### Exercise details
Leaving the pictures aside, return all of the data below exactly.
(Supplied data)
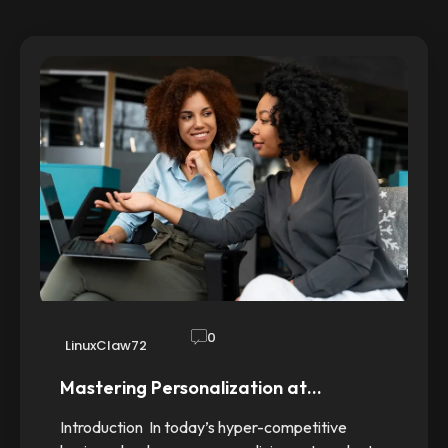
0
LinuxClaw72
Mastering Personalization at…
Introduction In today’s hyper-competitive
(End Supplied data)
### Output
0
LinuxClaw72
Mastering Personalization at…
Introduction In today’s hyper-competitive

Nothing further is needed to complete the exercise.